Most of the film’s interview subjects, including those who have been traumatised by the policy, still reason with Wang over its alleged pragmatism. Wang’s mother rebuffs her daughter’s criticisms, recalling the generations of famine that had plagued their family. Shuqin Jiang, a family-planning official, calmly expresses her lack of regret over performing sterilisations, stating: ‘we were fighting a population war.’ In characterising the populace as cowed and gullible, the film, at times, appears to avoid the pathos of these viewpoints. That is, the directors side-step the consequences of overpopulation in favour of showcasing more obvious forms of propaganda, such as public service announcements where a little boy in traditional garb wags his finger at the audience, shrieking: ‘if you try and escape, you’ll end up in jail. Don’t say I didn’t warn you!’ Similarly, we witness a handful of saccharine patriotic songs praising China’s might, which, from my perspective, weren’t so different from the Australian songs romanticising our own colonial state. By refusing to interrogate the more devious forms of propaganda at play, the kind that convinces millions that violations of their bodies are in fact a form of sacrificial collective action, Wang and Zhang often underestimate human complexity.

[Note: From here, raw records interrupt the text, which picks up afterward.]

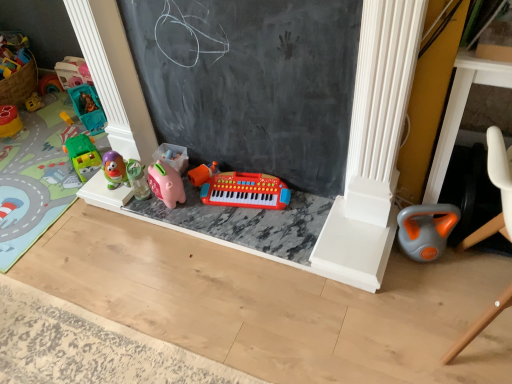 This screenshot has height=384, width=512. Identify the location of free spot in front of pink rubber piggy bank at center, acting as the 3th toy starting from the right. (183, 217). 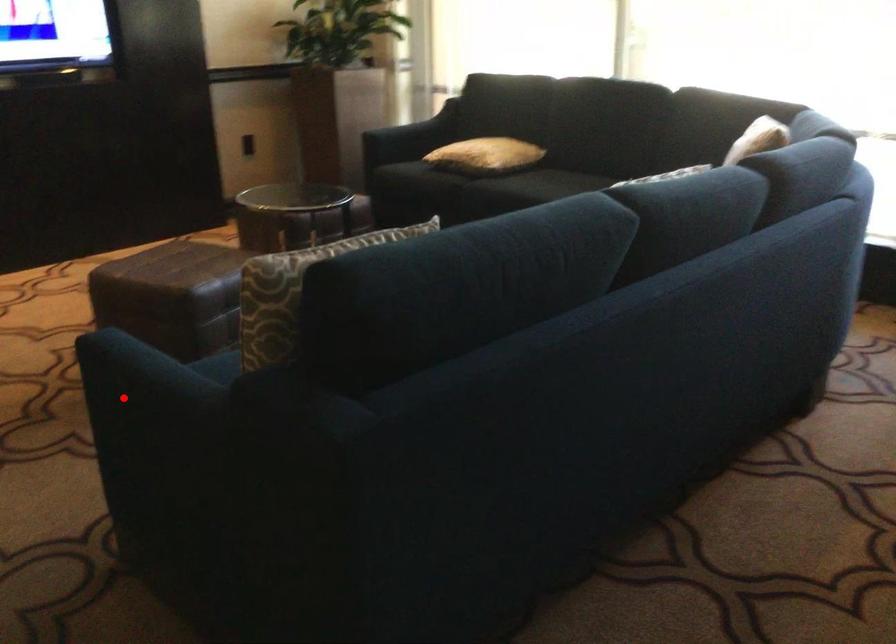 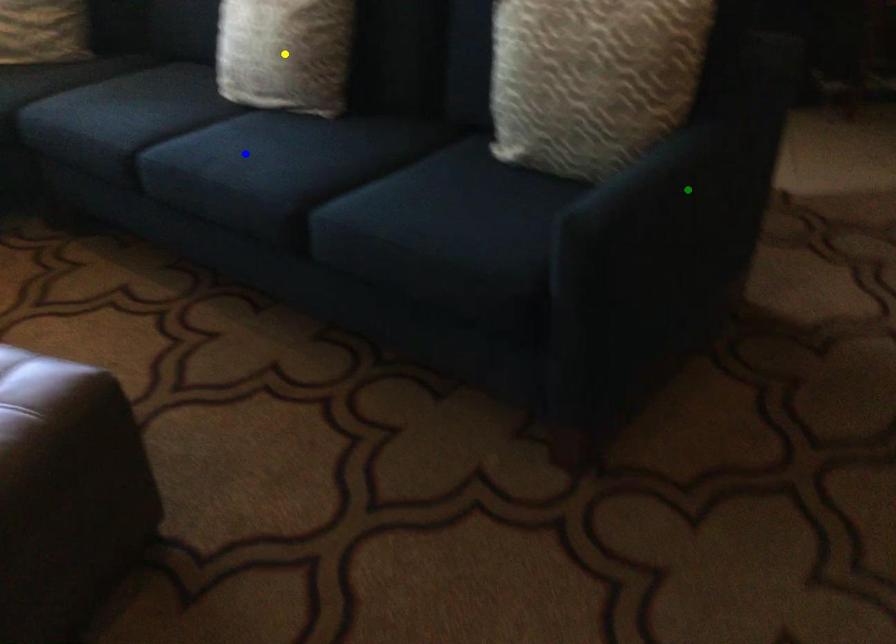 Question: I am providing you with two images of the same scene from different viewpoints. A red point is marked on the first image. You are given multiple points on the second image. Which mark in image 2 goes with the point in image 1?

Choices:
 (A) blue point
 (B) green point
 (C) yellow point

Answer: (B) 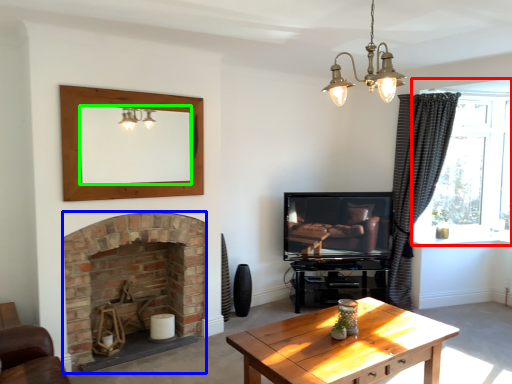 Question: Which object is positioned farthest from window (highlighted by a red box)? Select from fireplace (highlighted by a blue box) and mirror (highlighted by a green box).

Choices:
 (A) fireplace
 (B) mirror

Answer: (A) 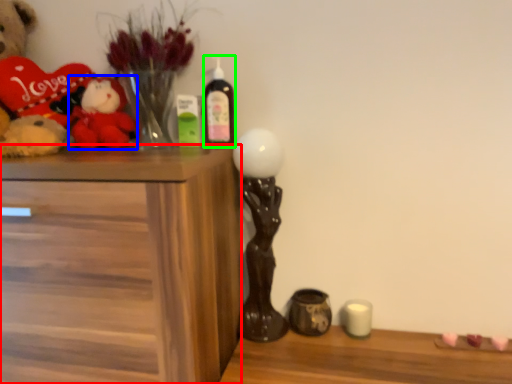 Question: Considering the real-world distances, which object is closest to chest of drawers (highlighted by a red box)? toy (highlighted by a blue box) or bottle (highlighted by a green box).

Choices:
 (A) toy
 (B) bottle

Answer: (A) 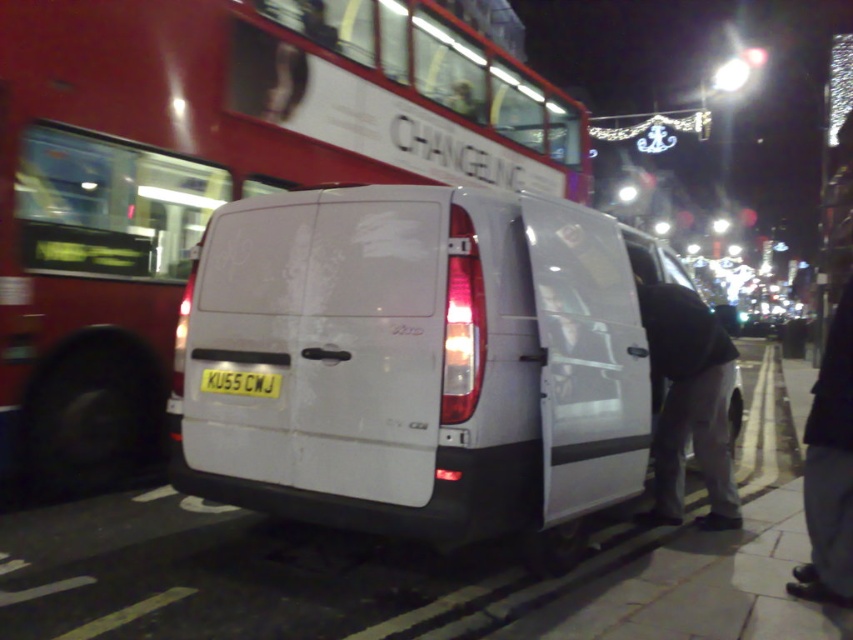 You are a photographer standing in front of the white van with open rear doors. You notice two points marked in the image at coordinates point (279, 264) and point (839, 324). Which point is closer to your camera?

Point (279, 264) is closer to the camera than point (839, 324) because it is further to the camera than the other point.

You are a pedestrian standing on the street looking at the white matte van at center and the black fabric pants at lower right. Which object is higher in the image?

The white matte van at center is higher than the black fabric pants at lower right.

What are the coordinates of the red metallic bus at upper center?

The coordinates of the red metallic bus at upper center are at point (x=210, y=176). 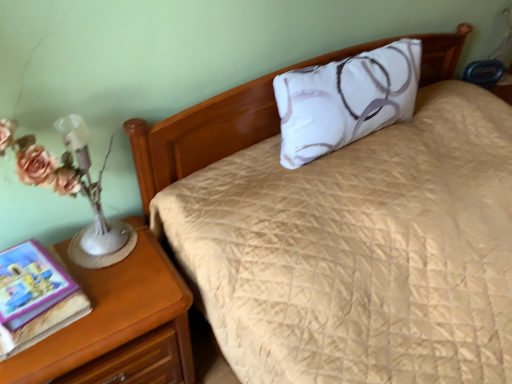 Question: From a real-world perspective, does hardcover book at left stand above white satin pillow at center?

Choices:
 (A) no
 (B) yes

Answer: (A)

Question: Does hardcover book at left have a larger size compared to white satin pillow at center?

Choices:
 (A) no
 (B) yes

Answer: (A)

Question: From the image's perspective, is hardcover book at left over white satin pillow at center?

Choices:
 (A) no
 (B) yes

Answer: (A)

Question: Can white satin pillow at center be found inside hardcover book at left?

Choices:
 (A) no
 (B) yes

Answer: (A)

Question: Is hardcover book at left facing towards white satin pillow at center?

Choices:
 (A) yes
 (B) no

Answer: (B)

Question: Is point [x=31, y=243] closer or farther from the camera than point [x=294, y=114]?

Choices:
 (A) farther
 (B) closer

Answer: (B)

Question: In terms of height, does hardcover book at left look taller or shorter compared to white satin pillow at center?

Choices:
 (A) short
 (B) tall

Answer: (A)

Question: Based on their sizes in the image, would you say hardcover book at left is bigger or smaller than white satin pillow at center?

Choices:
 (A) small
 (B) big

Answer: (A)

Question: From a real-world perspective, is hardcover book at left positioned above or below white satin pillow at center?

Choices:
 (A) above
 (B) below

Answer: (B)

Question: Looking at their shapes, would you say wooden nightstand at lower left is wider or thinner than white satin pillow at center?

Choices:
 (A) wide
 (B) thin

Answer: (A)

Question: From a real-world perspective, relative to white satin pillow at center, is wooden nightstand at lower left vertically above or below?

Choices:
 (A) below
 (B) above

Answer: (A)

Question: From the image's perspective, is wooden nightstand at lower left located above or below white satin pillow at center?

Choices:
 (A) above
 (B) below

Answer: (B)

Question: Is wooden nightstand at lower left taller or shorter than white satin pillow at center?

Choices:
 (A) short
 (B) tall

Answer: (B)

Question: In terms of height, does hardcover book at left look taller or shorter compared to wooden nightstand at lower left?

Choices:
 (A) tall
 (B) short

Answer: (B)

Question: Is point (28, 309) positioned closer to the camera than point (99, 364)?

The film sings when it leans away from Orwellian tropes and into the psychological messiness of its subjects—exploring how people can be both remorseful and proud, hypocritical and principled, deeply selfish and working for the ‘collective good’. Over and over, many of the film’s unrelated interview subjects repeat the same phrase, a chilling chorus skilfully assembled through editing: ‘we had no choice’ / ‘looking back, the policy was absolutely correct.’ The strength of One Child Nation is the directors’ searing rejection of this zero-sum premise.
One of the film’s most nebulous yet fascinating segments features the child trafficking trade, where those ‘from the bottom of the society’ collected unwanted baby girls and sold them to orphanages open for international adoption. Garbage collectors, gas cylinder operators and bus drivers fished children off the streets, motivated both by profit and a desire to save the girls. Thousands of families, including Wang’s aunt, doled out their baby girls to traffickers; a win-win situation where they could continue to try for boys while their girls could live.
‘When every major life decision is made for you, it’s hard to feel responsible for the consequences,’ Wang says wryly, as the camera lingers on faces wracked with pain, on photographs of babies scattered across the world that may have been uprooted from their homes, who will never know their history. Humans may be complex, traumatised, messy. But with so many lives at stake, and for real collective good to flourish, they need to do better. One Child Nation ignites a desire to question the systems that rule our lives, to remember those we’ve lost.